Speaking to the limbic, Associate Professor Glynis Ross, endocrinologist at Royal Prince Alfred Hospital Sydney and President of the Australian Diabetes Society, said optimum usage of CGM requires a high level of support and education from health professionals but this may not accessible when diabetes centres are already overstretched, or because of financial barriers for patients seeing health professionals for education and support .

“One of the things that is often not recognised with diabetes technology is that it is only as good as the people who are trained to use it. So if there’s not enough training and support, and people don’t have realistic expectations for it then there are going to be issues,” she said.

Professor Ross said CGM works really well for some people but should not be seen a ‘magic bullet’ for  type 1 diabetes, as it requires effort and time to use, such as the downloading of glucose data from devices and acting on it to make lifestyle and therapy changes.

“It’s great technology but there is a need to upskill health professionals and to have funding for people to access health professionals. And I think the unfortunate thing is, the way it came out there were no resources for health professionals … and [patients] have to see someone as [CGM] is going to take a lot of time,” she said.

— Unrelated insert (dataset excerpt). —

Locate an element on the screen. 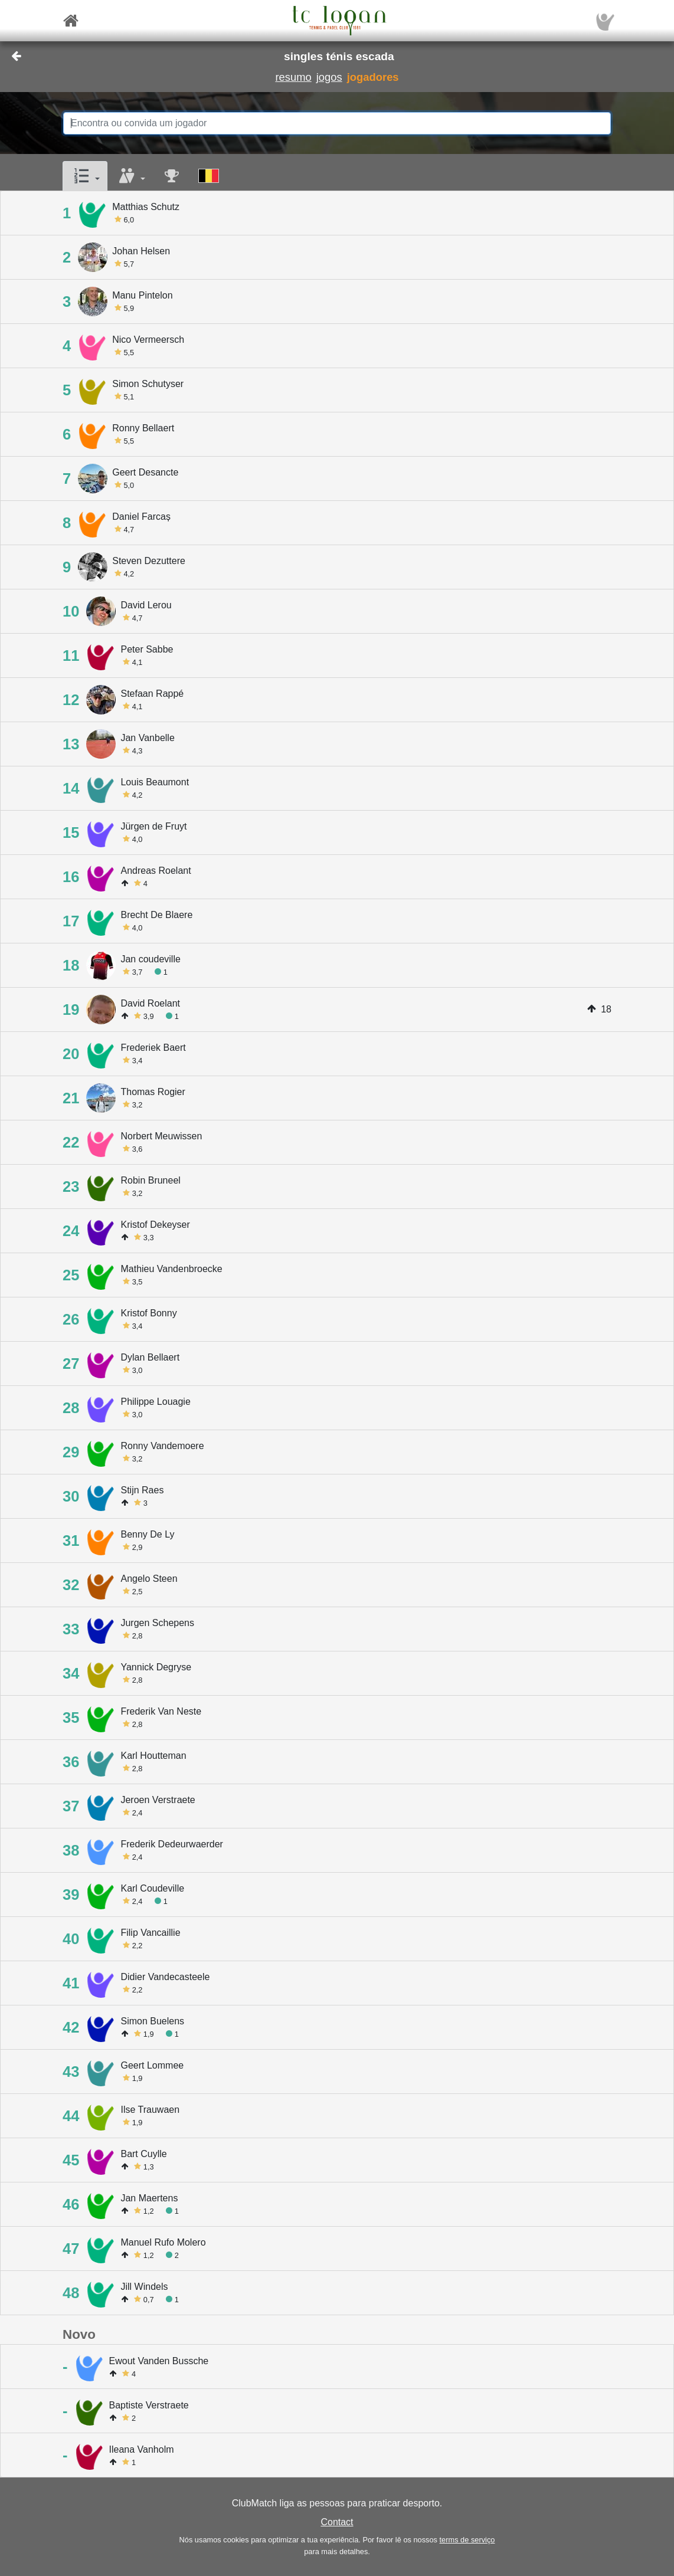  terms de serviço is located at coordinates (467, 2539).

“The subsidised CGM program for the government is vitally important and there are significant advantages for patients having access to CGM, but as with every bit of diabetes technology not everyone is going to want it or need it,” she added.

Professor Ross added that the low adherence rates with CGM  should be seen in the context of it being used in an age group  – especially teenagers – who may feel awkward about their bodies, what they wear and how they relate to parents.